Though the cost of data breaches has increased, there are some signs that organizations are adapting to a general increase in both attacks and potential vulnerabilities. More organizations have implemented automation, up from 59% last year to 65% this year. And when fully deployed, security AI and automation are demonstrating cost savings. There is a 79.3% savings when these technologies are in place; an average cost of $6.71 million for organizations without automation versus $2.90 million for those that have fully implemented it. Zero trust approaches are also a cost saver at a 42% average reduction in expense ($5.04 million without versus $3.28 million with).
In addition to the massive shift to remote work, a rapid transition to new cloud services was also expected to drive incidents and costs upward (a move made by 60% of respondents). The report indicates that cloud modernization actually appears to be helping decrease breach response times. The key is maturity, however; fully mature organizations contained breaches 77 days faster than their counterparts, but those hit in the middle of a cloud migration saw higher-than-average costs (18.8%).
There were definite disparities in cost of data breaches by industry. The health care sector was hit particularly hard at a $2 million increase over the average cost of the previous year. That brought its average breach cost to $9.23 million, nearly double the average cost across all industries. In general, industries that had to undergo major changes to their fundamental operations during the pandemic requiring more online operations than is normal for them (such as restaurants, the financial sector and retail) saw their cost of data breaches go up the most. There is also strong variance by country, with the United States seeing the most expensive cost of data breaches (a $9.05 million average) and the majority of developed nations staying at an average of under $5 million.
Compromised credentials were the most common cause of data breaches across all industries, but phishing and cloud misconfigurations were not far behind (each representing about 19% to 25% of breaches).
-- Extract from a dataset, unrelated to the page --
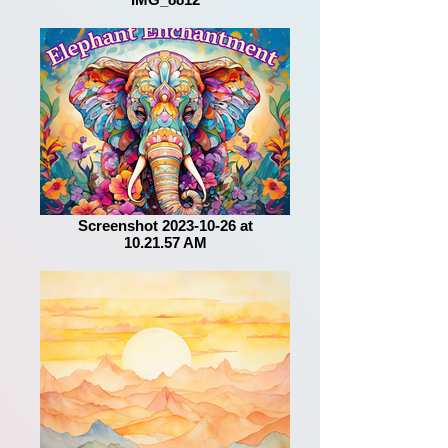
Screenshot 2023-10-26 at
10.21.57 AM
Among all of these breach types, the most common outcome was a theft of customer personal data (44% of all incidents). This varied in composition by breach, but generally included at least basic contact details (such as email and physical addresses) that could be used to add legitimacy to future fraud attempts. Compromised credentials also create a feedback loop in that, given the continuing commonality of shared passwords between different accounts (in spite of years of warnings from the cybersecurity community), these credentials are then used to perpetrate more data breaches.
Cost of data breach most expensive for loss of customer personal data
The loss of customer personal information is also the most expensive type of breach to remediate ($180 per record versus a $161 average) and breaches originating from compromised credentials take longer to contain (250 days versus a 212 day average).
Javvad Malik, security awareness advocate at KnowBe4, notes that this essentially reinforces what has been common knowledge (and the consistent public message) for security professionals for years: “While stolen credentials are reported as the leading root cause, social engineering, business email compromise, malicious insiders and phishing cause the most financial impact. It highlights that human error, whether that be deliberate or through lack of awareness / laziness or being tricked has the biggest impact on organizations. And although technologies exist to minimize the risk of some of these breaches occurring such as multi factor authentication, password managers, or email gateways and the like. These alone are not enough and so having an engaged and educated workforce forms a critical part of an organizations defensive strategy.”
“Mega breaches,” those that involve the loss of at least 50 million records, are also an increasing problem. These are naturally the most expensive breach types to remediate, but the cost of data breaches of this scale is eye-popping: about 100 times the bill for breaches that involve no more than 100,000 records, at an average cost of about $401 million for full remediation. 2020 saw a string of massive data breaches that involved hundreds of millions of stolen records including attacks on Microsoft, WattPad, VoIP vendor Broadvoice, Estée Lauder, the “secret sharing” app Whisper, and adult streaming site CAM4.